Ruegamer has also been a member of the Pittsburgh Steelers, New England Patriots, Green Bay Packers, New York Giants and Seattle Seahawks. He has earned two Super Bowl rings in his career, with the Patriots in Super Bowl XXXVI and with the Giants in Super Bowl XLII.

Early years
Ruegamer attended Bishop Gorman High School in Las Vegas, Nevada and won three varsity letters each in football and track and field and twice in wrestling.

College career
Ruegamer played college football at Arizona State University, where he was a four-year starter.  Ruegamer played for the Sun Devils in the 1997 Rose Bowl.

Professional career

Miami Dolphins
Ruegamer was originally drafted by the Miami Dolphins in the third round of the 1999 NFL Draft. He did not appear in a game his rookie season. The Dolphins waived Ruegamer on August 26, 2000.

Pittsburgh Steelers
Ruegamer was signed to the practice squad of the Pittsburgh Steelers on August 29, 2000. He remained there until being signed by the New England Patriots on November 16.

New England Patriots
Ruegamer played for the New England Patriots from 2000 to 2002, and appeared in the team's Super Bowl XXXVI victory over St. Louis Rams in 2001.

Green Bay Packers
Ruegamer played for the Green Bay Packers from 2003 to 2005. He started 11 games for the Green Bay Packers in 2004 on a line that set single-season team records for fewest sacks allowed (14), first downs (354), net yards (6,357), and net passing yards (4,449).

New York Giants
Ruegamer signed with the New York Giants in 2006 and played three seasons with the team. He appeared in New York's Super Bowl XLII victory over the New England Patriots.

Seattle Seahawks
Ruegamer was signed by the Seattle Seahawks on July 31, 2009. He was released on August 25 when the team claimed center Brian De La Puente off waivers.

Personal
Ruegamer's Uncle Bob played with the University of Minnesota in the 1961 and 1962 Rose Bowls.
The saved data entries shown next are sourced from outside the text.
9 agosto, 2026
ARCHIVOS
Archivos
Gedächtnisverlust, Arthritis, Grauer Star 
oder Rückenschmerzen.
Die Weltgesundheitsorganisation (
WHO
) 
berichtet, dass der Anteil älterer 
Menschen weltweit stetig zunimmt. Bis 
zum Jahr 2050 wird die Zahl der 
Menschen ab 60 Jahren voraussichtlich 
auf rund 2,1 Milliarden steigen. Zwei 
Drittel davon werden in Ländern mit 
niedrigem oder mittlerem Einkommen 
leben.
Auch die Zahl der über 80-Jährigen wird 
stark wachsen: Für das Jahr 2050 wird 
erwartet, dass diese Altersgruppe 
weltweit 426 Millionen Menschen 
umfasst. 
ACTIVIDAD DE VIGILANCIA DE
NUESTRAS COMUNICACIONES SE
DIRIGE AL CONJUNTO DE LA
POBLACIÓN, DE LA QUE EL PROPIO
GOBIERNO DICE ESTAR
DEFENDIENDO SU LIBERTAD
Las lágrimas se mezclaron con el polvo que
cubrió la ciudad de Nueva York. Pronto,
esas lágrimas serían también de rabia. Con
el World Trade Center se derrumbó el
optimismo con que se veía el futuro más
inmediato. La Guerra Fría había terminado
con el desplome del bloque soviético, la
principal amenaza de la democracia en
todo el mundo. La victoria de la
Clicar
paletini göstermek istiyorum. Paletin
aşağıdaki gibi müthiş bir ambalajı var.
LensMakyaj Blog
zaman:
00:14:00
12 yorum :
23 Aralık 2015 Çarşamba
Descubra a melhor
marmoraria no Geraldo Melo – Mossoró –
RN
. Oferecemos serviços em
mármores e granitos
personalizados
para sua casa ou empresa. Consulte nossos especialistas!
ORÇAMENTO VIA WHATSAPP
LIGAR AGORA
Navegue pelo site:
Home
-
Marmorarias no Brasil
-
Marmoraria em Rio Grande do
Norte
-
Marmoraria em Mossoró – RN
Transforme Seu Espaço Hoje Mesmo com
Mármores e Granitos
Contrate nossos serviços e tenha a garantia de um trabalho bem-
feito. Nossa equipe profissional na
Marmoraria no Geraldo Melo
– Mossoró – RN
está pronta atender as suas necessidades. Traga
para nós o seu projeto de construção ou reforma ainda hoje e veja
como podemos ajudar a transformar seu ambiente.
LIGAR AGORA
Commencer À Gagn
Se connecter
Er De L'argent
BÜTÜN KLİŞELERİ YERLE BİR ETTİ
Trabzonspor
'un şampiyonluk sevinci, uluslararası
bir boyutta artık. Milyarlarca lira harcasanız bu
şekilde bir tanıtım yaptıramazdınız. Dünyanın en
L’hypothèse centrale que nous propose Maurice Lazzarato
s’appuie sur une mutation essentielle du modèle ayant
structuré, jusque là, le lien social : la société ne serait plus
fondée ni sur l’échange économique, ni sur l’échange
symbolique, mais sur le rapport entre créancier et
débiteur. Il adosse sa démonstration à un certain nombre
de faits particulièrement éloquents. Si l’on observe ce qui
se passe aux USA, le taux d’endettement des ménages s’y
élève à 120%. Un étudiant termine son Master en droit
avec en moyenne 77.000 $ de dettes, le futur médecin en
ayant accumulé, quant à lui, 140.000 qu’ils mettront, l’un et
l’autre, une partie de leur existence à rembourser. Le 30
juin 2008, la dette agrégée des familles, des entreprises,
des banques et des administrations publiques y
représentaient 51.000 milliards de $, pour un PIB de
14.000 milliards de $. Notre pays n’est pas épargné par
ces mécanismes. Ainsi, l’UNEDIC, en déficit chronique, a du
Ruegamer has a Basque family friend and has helped the friend castrate lamb with his teeth.

Ruegamer is a prankster and is also known for showing up to Friday practices in costume.  He keeps all his toenail clippings and callous shavings in a cup all season long.  If anyone messes with him and he deems it necessary, he will dump the cup in personal belongings of theirs.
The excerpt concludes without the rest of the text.